Dennoch war den Beamten ein alternatives Handeln rechtlich nicht zumutbar. Der Mann, der jedenfalls kurz zuvor einen Schuss aus einer echten Waffe abgegeben und diese auch gegen seine Partnerin und ihr Kind eingesetzt hatte, stand ihnen, die Waffe gegen sie gerichtet, gegenüber und zeigte keine Bereitschaft, diese niederzulegen. In dieser Situation unterlagen die handelnden Polizisten dem Irrtum, sich in einer Notwehrlage zu befinden und ihr eigenes Leben - sowie das ihrer Kollegen - durch gezielte Schüsse auf den vermeintlichen Angreifer verteidigen zu dürfen.
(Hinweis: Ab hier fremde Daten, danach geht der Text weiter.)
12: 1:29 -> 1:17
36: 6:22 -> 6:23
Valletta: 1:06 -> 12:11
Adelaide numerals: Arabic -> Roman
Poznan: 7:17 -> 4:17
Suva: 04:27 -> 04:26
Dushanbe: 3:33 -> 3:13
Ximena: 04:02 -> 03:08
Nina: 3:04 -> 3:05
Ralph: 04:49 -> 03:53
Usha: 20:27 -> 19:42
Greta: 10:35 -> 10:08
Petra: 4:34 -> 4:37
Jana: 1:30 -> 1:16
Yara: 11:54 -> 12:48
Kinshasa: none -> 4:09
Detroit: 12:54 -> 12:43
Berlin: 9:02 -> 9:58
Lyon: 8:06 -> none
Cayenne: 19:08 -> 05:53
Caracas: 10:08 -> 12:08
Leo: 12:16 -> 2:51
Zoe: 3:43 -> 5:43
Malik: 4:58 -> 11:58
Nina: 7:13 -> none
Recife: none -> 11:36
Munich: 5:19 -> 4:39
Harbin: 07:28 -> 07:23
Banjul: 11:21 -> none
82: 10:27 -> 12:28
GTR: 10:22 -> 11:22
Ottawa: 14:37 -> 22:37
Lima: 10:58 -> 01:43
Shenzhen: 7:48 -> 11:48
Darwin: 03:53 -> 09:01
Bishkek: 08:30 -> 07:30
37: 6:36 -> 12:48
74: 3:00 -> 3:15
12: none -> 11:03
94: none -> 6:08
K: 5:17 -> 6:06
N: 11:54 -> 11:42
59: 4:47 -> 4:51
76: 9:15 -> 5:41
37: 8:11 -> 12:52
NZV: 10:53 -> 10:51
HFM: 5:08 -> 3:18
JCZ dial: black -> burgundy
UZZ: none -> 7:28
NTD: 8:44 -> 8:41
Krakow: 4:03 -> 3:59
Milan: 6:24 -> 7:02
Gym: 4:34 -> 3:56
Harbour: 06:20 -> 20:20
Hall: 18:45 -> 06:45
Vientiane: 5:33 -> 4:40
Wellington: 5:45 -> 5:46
In dem nur Sekundenbruchteile andauernden Augenblick, in welchem der 48-Jährige die Waffe gegen die Gruppe der Polizisten richtete und die Beschuldigten auf ihn schossen, war es diesen schlicht nicht möglich, sich über die genaue Situation ein tatsachenfundiertes Bild zu machen – etwa zu der Frage, ob sich im Lauf der Waffe Munition befand und ob der Mann tatsächlich einen Schuss auf sie abgeben wollte. Da der Irrtum der Polizisten insoweit aber nicht vermeidbar war, ist der Tod des Mannes den Beschuldigten strafrechtlich nicht vorwerfbar.
Die weiteren Ermittlungen legten nahe, dass es dem Mann wohl darauf ankam, sich von der Polizei erschießen zu lassen (Phänomen des „suicide by cop“).